What you need to do = Would you quote every entry exactly, dropping only the pictures?

##########

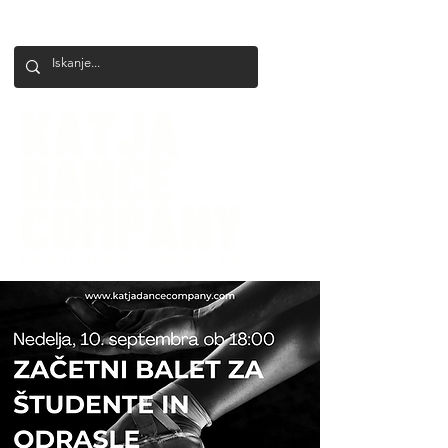
+386 41 649 599
katjadanceco@gmail.com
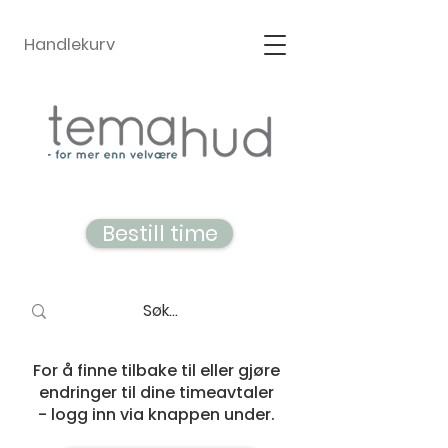
Handlekurv
Bestill time
For å finne tilbake til eller gjøre
endringer til dine timeavtaler
- logg inn via knappen under.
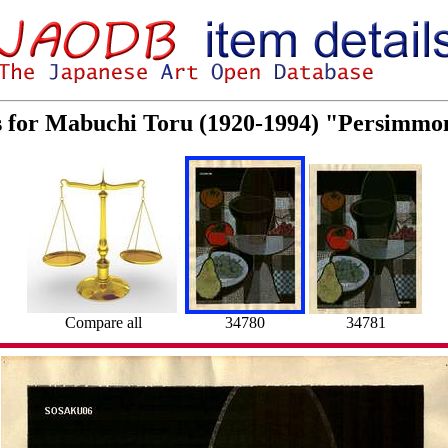
s for Mabuchi Toru (1920-1994) "Persimmo
Compare all
34780
34781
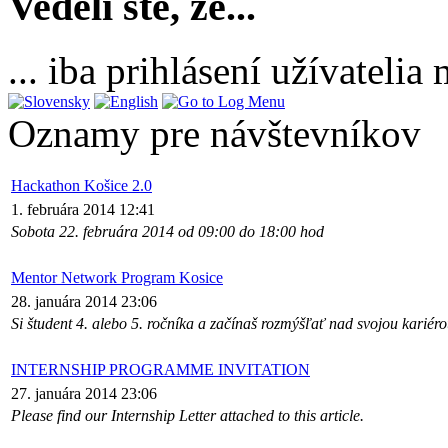
Vedeli ste, že...
... iba prihlásení užívateli
Oznamy pre návštevníkov
Hackathon Košice 2.0
1. februára 2014 12:41
Sobota 22. februára 2014 od 09:00 do 18:00 hod
Mentor Network Program Kosice
28. januára 2014 23:06
Si študent 4. alebo 5. ročníka a začínaš rozmýšľať nad svojou kariér
INTERNSHIP PROGRAMME INVITATION
27. januára 2014 23:06
Please find our Internship Letter attached to this article.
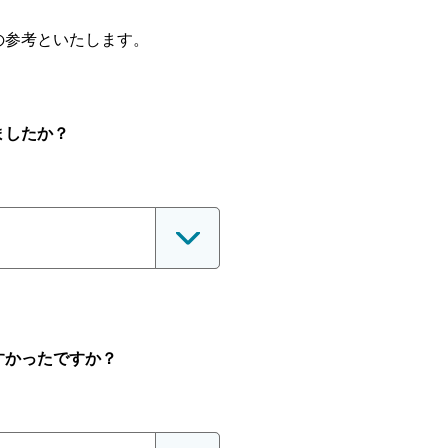
の参考といたします。
ましたか？
すかったですか？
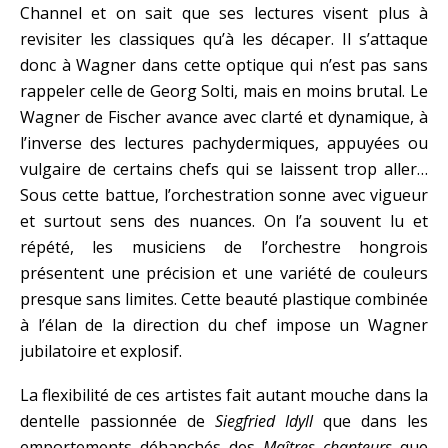
Channel et on sait que ses lectures visent plus à
revisiter les classiques qu’à les décaper. Il s’attaque
donc à Wagner dans cette optique qui n’est pas sans
rappeler celle de Georg Solti, mais en moins brutal. Le
Wagner de Fischer avance avec clarté et dynamique, à
l’inverse des lectures pachydermiques, appuyées ou
vulgaire de certains chefs qui se laissent trop aller…
Sous cette battue, l’orchestration sonne avec vigueur
et surtout sens des nuances. On l’a souvent lu et
répété, les musiciens de l’orchestre hongrois
présentent une précision et une variété de couleurs
presque sans limites. Cette beauté plastique combinée
à l’élan de la direction du chef impose un Wagner
jubilatoire et explosif.
La flexibilité de ces artistes fait autant mouche dans la
dentelle passionnée de
Siegfried Idyll
que dans les
emportements déhanchés des
Maîtres chanteurs
que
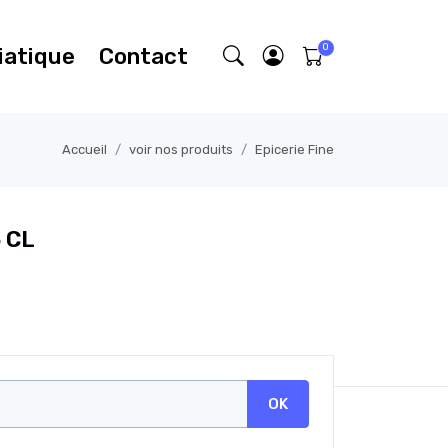
iatique
Contact
Accueil
voir nos produits
Epicerie Fine
5 CL
OK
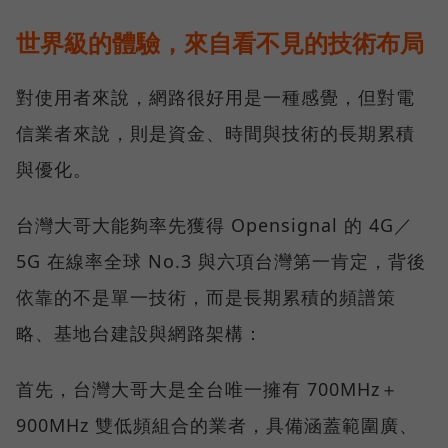
世界級的體驗，來自看不見的技術布局
對使用者來說，網路很好用是一種感覺，但對電
信業者來說，則是資金、時間與技術的長期累積
與優化。
台灣大哥大能夠率先獲得 Opensignal 的 4G／
5G 在線率全球 No.3 與六項台灣第一肯定，背後
依靠的不是單一技術，而是長期累積的頻譜策
略、基地台建設與網路架構：
首先，台灣大哥大是全台唯一擁有 700MHz＋
900MHz 雙低頻組合的業者，具備涵蓋範圍廣、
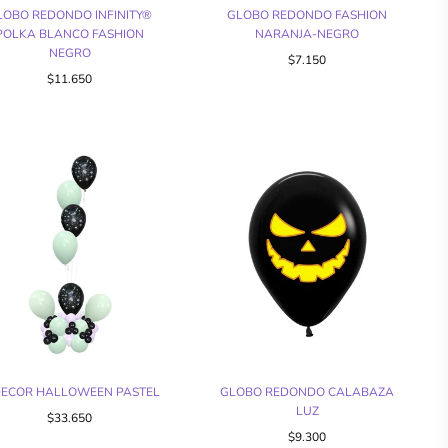
LOBO REDONDO INFINITY®
GLOBO REDONDO FASHION
POLKA BLANCO FASHION
NARANJA-NEGRO
NEGRO
$7.150
$11.650
DECOR HALLOWEEN PASTEL
GLOBO REDONDO CALABAZA
LUZ
$33.650
$9.300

##########

Result of the exercise =
+386 41 649 599
katjadanceco@gmail.com
Handlekurv
Bestill time
For å finne tilbake til eller gjøre
endringer til dine timeavtaler
- logg inn via knappen under.
s for Mabuchi Toru (1920-1994) "Persimmo
Compare all
34780
34781
Vedeli ste, že...
... iba prihlásení užívateli
Oznamy pre návštevníkov
Hackathon Košice 2.0
1. februára 2014 12:41
Sobota 22. februára 2014 od 09:00 do 18:00 hod
Mentor Network Program Kosice
28. januára 2014 23:06
Si študent 4. alebo 5. ročníka a začínaš rozmýšľať nad svojou kariér
INTERNSHIP PROGRAMME INVITATION
27. januára 2014 23:06
Please find our Internship Letter attached to this article.
の参考といたします。
ましたか？
すかったですか？
Channel et on sait que ses lectures visent plus à
revisiter les classiques qu’à les décaper. Il s’attaque
donc à Wagner dans cette optique qui n’est pas sans
rappeler celle de Georg Solti, mais en moins brutal. Le
Wagner de Fischer avance avec clarté et dynamique, à
l’inverse des lectures pachydermiques, appuyées ou
vulgaire de certains chefs qui se laissent trop aller…
Sous cette battue, l’orchestration sonne avec vigueur
et surtout sens des nuances. On l’a souvent lu et
répété, les musiciens de l’orchestre hongrois
présentent une précision et une variété de couleurs
presque sans limites. Cette beauté plastique combinée
à l’élan de la direction du chef impose un Wagner
jubilatoire et explosif.
La flexibilité de ces artistes fait autant mouche dans la
dentelle passionnée de
Siegfried Idyll
que dans les
emportements déhanchés des
Maîtres chanteurs
que
iatique
Contact
Accueil
voir nos produits
Epicerie Fine
5 CL
OK
世界級的體驗，來自看不見的技術布局
對使用者來說，網路很好用是一種感覺，但對電
信業者來說，則是資金、時間與技術的長期累積
與優化。
台灣大哥大能夠率先獲得 Opensignal 的 4G／
5G 在線率全球 No.3 與六項台灣第一肯定，背後
依靠的不是單一技術，而是長期累積的頻譜策
略、基地台建設與網路架構：
首先，台灣大哥大是全台唯一擁有 700MHz＋
900MHz 雙低頻組合的業者，具備涵蓋範圍廣、
LOBO REDONDO INFINITY®
GLOBO REDONDO FASHION
POLKA BLANCO FASHION
NARANJA-NEGRO
NEGRO
$7.150
$11.650
DECOR HALLOWEEN PASTEL
GLOBO REDONDO CALABAZA
LUZ
$33.650
$9.300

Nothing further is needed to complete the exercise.